Artists demanded their works be removed from the Aichi Triennale after an exhibition was censored.
Ugo Rondinone, Vocabulary of Solitude, 2014–16. Installation view at “Ugo Rondinone: Vocabulary of solitude,” Museum Boijmans Van Beuningen, Rotterdam, Netherlands. Photo by Stefan Altenburger. Courtesy of studio rondinone.
Twelve artists have called on the Aichi Triennale to remove their work from the show until works taken off view last week are reinstated. When the current edition of the triennale first opened to the public on August 1st, it included the exhibition “After ‘Freedom of Expression’?”, which featured artworks that had been previously censored in Japan. After three days, the exhibition itself was censored following official outcry, leading 72 artists in the show to sign a statement online demanding it be reopened.
Now some artists in the triennale want to go a step further, calling on the organizers to temporarily remove their works from view until “After ‘Freedom of Expression’?” reopens. The letter is signed by Tania Bruguera, Javier Téllez, Regina José Galindo, Mónica Mayer, Pia Camil, Claudia Martínez Garay, Minouk Lim, Reynier Levya Novo, Park Chan-kyong, Dora García, and Ugo Rondinone, as well as artist Pedro Reyes, who served as a curator for this year’s triennale.
Members of the Japanese government decried “After ‘Freedom of Expression’?” for its inclusion of a work depicting a “comfort woman,” a euphemism for women who were forced into sexual slavery for Japanese soldiers during World War II. The work in question—alternatively known as Statue of a Girl of Peace or simply Statue of Peace (2011)—was created by Korean artists Kim Seo-kyung and Kim Eun-sung. On Wednesday, Reuters reported that Spanish businessman Tatxo Benet bought the artwork and plans to display it in a “Freedom Museum” he is opening in Barcelona.
In the group letter, published in full by ARTnews, the artists wrote:
We consider it an ethical obligation to stand by the exhibiting artists voices and their work being exhibited. Freedom of expression is an unalienable right that needs to be defended independently of any context.
The group of artists singled out certain “attacks on freedom,” including statements from the mayor of Nagoya, the city where most of the triennale is held, calling for the closure of the exhibition, and a statement from Japanese Chief Cabinet Secretary Yoshihide Suga threatening to cut off future funding to the triennale.
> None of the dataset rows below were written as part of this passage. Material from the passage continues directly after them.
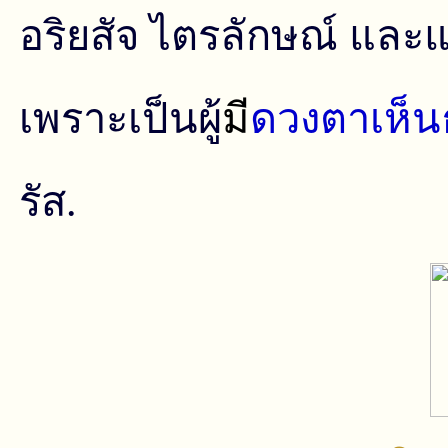
อริยสัจ ไตรลักษณ์ และแ
เพราะเป็นผู้
มี
ดวงตาเห็
รัส.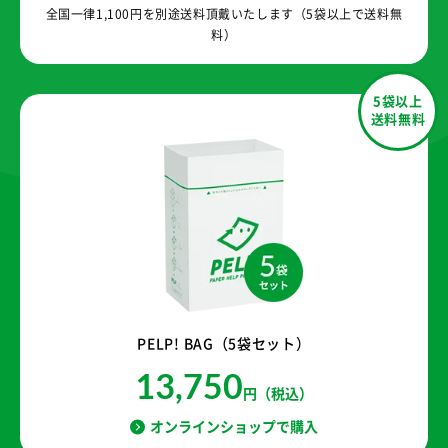
全国一律1,100円を別途送料頂戴いたします（5袋以上で送料無
料）
5袋以上
送料無料
PELP! BAG（5袋セット）
13,750
円（税込）
オンラインショップで購入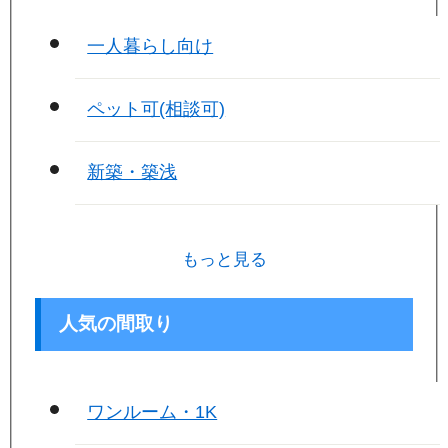
一人暮らし向け
ペット可(相談可)
新築・築浅
もっと見る
人気の間取り
ワンルーム・1K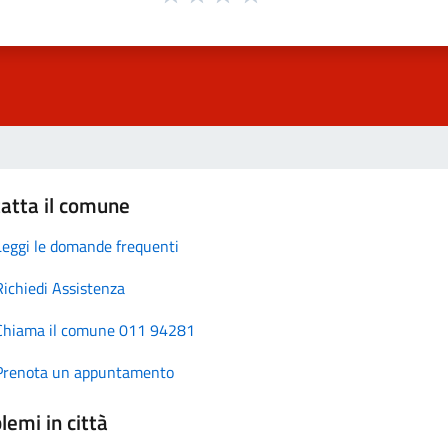
atta il comune
Leggi le domande frequenti
Richiedi Assistenza
Chiama il comune 011 94281
Prenota un appuntamento
lemi in città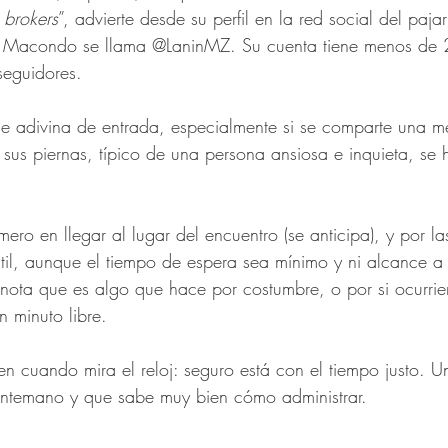
 
brokers
”, advierte desde su perfil en la red social del pajari
del Macondo se llama @LaninMZ. Su cuenta tiene menos de 
eguidores. 
e adivina de entrada, especialmente si se comparte una me
sus piernas, típico de una persona ansiosa e inquieta, se h
ero en llegar al lugar del encuentro (se anticipa), y por l
il, aunque el tiempo de espera sea mínimo y ni alcance a 
e nota que es algo que hace por costumbre, o por si ocurrie
n minuto libre.
en cuando mira el reloj: seguro está con el tiempo justo. 
 antemano y que sabe muy bien cómo administrar. 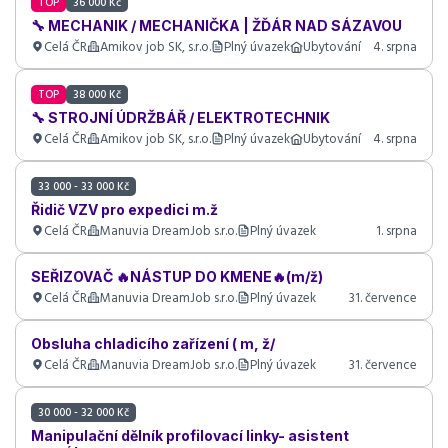
TOP
36 000 Kč
🔧 MECHANIK / MECHANIČKA | ŽĎÁR NAD SÁZAVOU
Celá ČR
Amikov job SK, s.r.o.
Plný úvazek
Ubytování
4. srpna
TOP
38 000 Kč
🔧 STROJNÍ ÚDRŽBÁŘ / ELEKTROTECHNIK
Celá ČR
Amikov job SK, s.r.o.
Plný úvazek
Ubytování
4. srpna
33 000 - 33 000 Kč
Řidič VZV pro expedici m.ž
Celá ČR
Manuvia DreamJob s.r.o.
Plný úvazek
1. srpna
SEŘIZOVAČ 🔥NÁSTUP DO KMENE🔥(m/ž)
Celá ČR
Manuvia DreamJob s.r.o.
Plný úvazek
31. července
Obsluha chladicího zařízení ( m, ž/
Celá ČR
Manuvia DreamJob s.r.o.
Plný úvazek
31. července
30 000 - 32 000 Kč
Manipulační dělník profilovací linky- asistent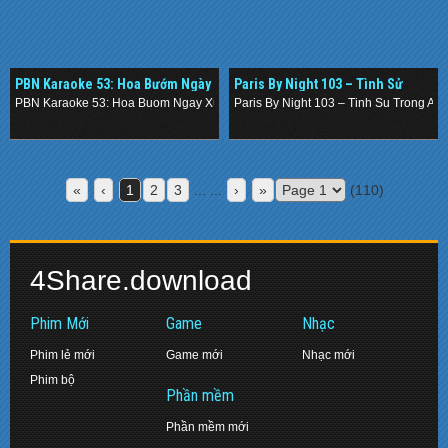
PBN Karaoke 53: Hoa Bướm Ngày
Paris By Night 103 – Tình Sử
Xưa [DVD9]
Trong Âm Nhạc Việt Nam (2011 –
PBN Karaoke 53: Hoa Buom Ngay Xua [DVD9]
Paris By Night 103 – Tinh Su Trong Am
DVDrip)
.
.
«
‹
1
2
3
... ...
›
»
(110)
4Share.download
Phim Mới
Game
Nhạc
Phim lẻ mới
Game mới
Nhạc mới
Phim bộ
Phần mềm
Phần mềm mới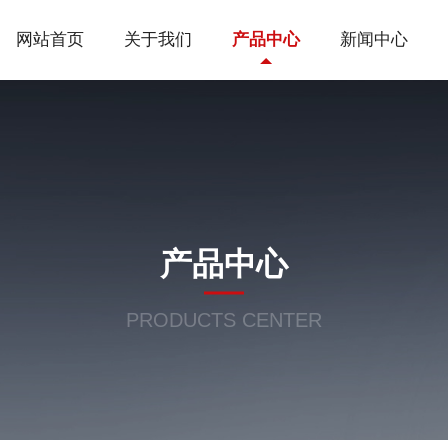
网站首页
关于我们
产品中心
新闻中心
产品中心
PRODUCTS CENTER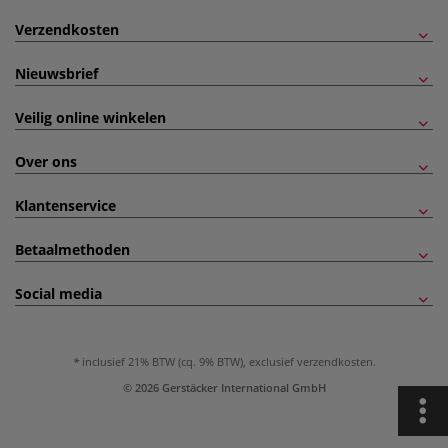
Verzendkosten
Nieuwsbrief
Veilig online winkelen
Over ons
Klantenservice
Betaalmethoden
Social media
inclusief 21% BTW (cq. 9% BTW), exclusief
verzendkosten
.
© 2026 Gerstäcker International GmbH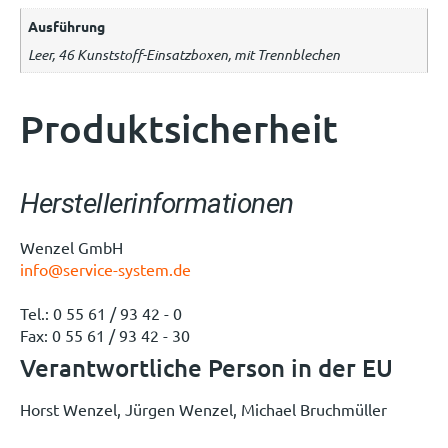
Ausführung
Leer, 46 Kunststoff-Einsatzboxen, mit Trennblechen
Produktsicherheit
Herstellerinformationen
Wenzel GmbH
info@service-system.de
Tel.: 0 55 61 / 93 42 - 0
Fax: 0 55 61 / 93 42 - 30
Verantwortliche Person in der EU
Horst Wenzel, Jürgen Wenzel, Michael Bruchmüller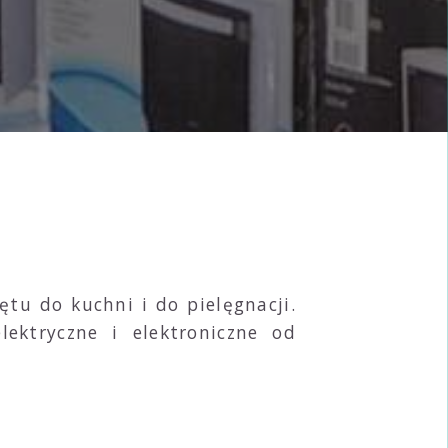
ętu do kuchni i do pielęgnacji.
ektryczne i elektroniczne od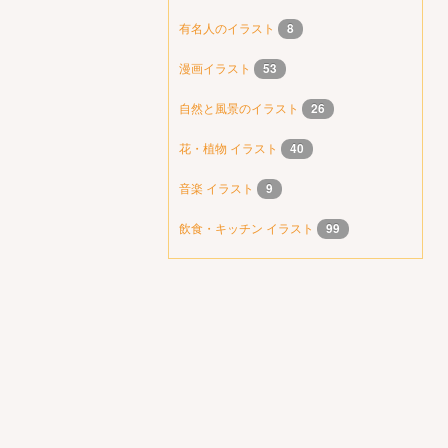
有名人のイラスト
8
漫画イラスト
53
自然と風景のイラスト
26
花・植物 イラスト
40
音楽 イラスト
9
飲食・キッチン イラスト
99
They also decried anonymous phone calls harassing the exhibition staff, and a fax threatening terrorist action unless the exhibition be closed. Police arrested a 59-year-old truck driver last Wednesday for allegedly faxing an arson threat to the triennale’s organizers.
Although the artists acknowledged the seriousness of the threats, they said the closure of the exhibition was nevertheless an act of censorship, not “risk management.”